The resources are structured to support the mission of DE&I in digitized clinical trials and support the development of medical products that “meet the needs of all patients.”

These include definitions to ensure industry-wide alignment on DE&I as well as a guide to conduct a digitized clinical trial with these considerations in mind. The resources also have an interactive timeline to highlight DE&I opportunities, suggestions on digital tools to use and how to increase both the enrollment and retention of diverse participants. 

DiMe developed the tools in collaboration with a wide variety of healthcare experts and stakeholders, including the Food and Drug Administration, Genentech, Amgen, GSK, Janssen, the American Kidney Fund and Scripps Research, among others.

In conjunction with the unveiling, DiMe hosted a live event featuring FDA Commissioner Dr. Robert Califf

“We actively continue to put people of color, women, poor communities, and other underrepresented populations at risk every single day with our failure to change the way we run clinical trials,” DiMe CEO Jennifer Goldsack said in a statement. “It’s been one year since the FDA issued draft guidance for DEI in clinical trials, and while organizations have hired DEI heads, many lack a team, sufficient budget, and clear direction to make a real difference. The digital tools available to us today can position us to stop admiring the problem of non-representative clinical trials and actually address the problem. To really move the needle, we need to stop making excuses and these new resources help us do just that.” 
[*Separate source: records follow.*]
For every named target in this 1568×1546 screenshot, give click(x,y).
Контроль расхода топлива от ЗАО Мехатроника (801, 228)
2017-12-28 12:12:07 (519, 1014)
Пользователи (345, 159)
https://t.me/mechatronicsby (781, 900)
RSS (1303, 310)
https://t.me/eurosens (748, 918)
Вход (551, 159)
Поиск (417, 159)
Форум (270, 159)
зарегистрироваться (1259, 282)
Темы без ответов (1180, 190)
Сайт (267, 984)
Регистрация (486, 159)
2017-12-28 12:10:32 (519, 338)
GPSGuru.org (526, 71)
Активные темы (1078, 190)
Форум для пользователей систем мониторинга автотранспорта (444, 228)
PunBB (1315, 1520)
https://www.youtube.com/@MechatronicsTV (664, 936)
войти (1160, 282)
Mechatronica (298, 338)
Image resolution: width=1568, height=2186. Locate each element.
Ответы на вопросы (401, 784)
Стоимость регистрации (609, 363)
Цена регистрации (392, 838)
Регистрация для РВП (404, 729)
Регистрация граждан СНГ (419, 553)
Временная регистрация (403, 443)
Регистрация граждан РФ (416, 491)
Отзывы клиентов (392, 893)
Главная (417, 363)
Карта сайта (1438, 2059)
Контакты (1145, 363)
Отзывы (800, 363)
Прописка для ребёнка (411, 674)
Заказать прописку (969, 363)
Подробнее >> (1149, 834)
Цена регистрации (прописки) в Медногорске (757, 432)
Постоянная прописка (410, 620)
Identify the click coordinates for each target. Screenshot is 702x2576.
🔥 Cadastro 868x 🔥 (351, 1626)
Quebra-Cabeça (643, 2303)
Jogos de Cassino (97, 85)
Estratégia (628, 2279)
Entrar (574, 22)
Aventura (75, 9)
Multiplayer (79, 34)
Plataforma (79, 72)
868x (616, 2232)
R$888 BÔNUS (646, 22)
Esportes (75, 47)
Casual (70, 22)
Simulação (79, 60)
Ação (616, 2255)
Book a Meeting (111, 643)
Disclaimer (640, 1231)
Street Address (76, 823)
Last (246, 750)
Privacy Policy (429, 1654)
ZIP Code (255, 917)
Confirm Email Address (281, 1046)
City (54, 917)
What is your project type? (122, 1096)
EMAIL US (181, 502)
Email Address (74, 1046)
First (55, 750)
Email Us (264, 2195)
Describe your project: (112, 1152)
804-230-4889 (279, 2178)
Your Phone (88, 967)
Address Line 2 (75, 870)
The free resources offered by DiMe are yet another example of the healthcare industry, specifically the pharma sector, to embrace the tenets of DE&I and rectify longstanding institutional barriers to health equity.

Some, like Novo Nordisk, have made a concerted effort to move the needle on the DE&I front, both through internal initiatives and external community outreach. 

Notably, Biogen was criticized in a recent congressional report for a confidential marketing scheme for its Alzheimer’s drug Aduhelm that was based on clinical trials which included very few non-white participants.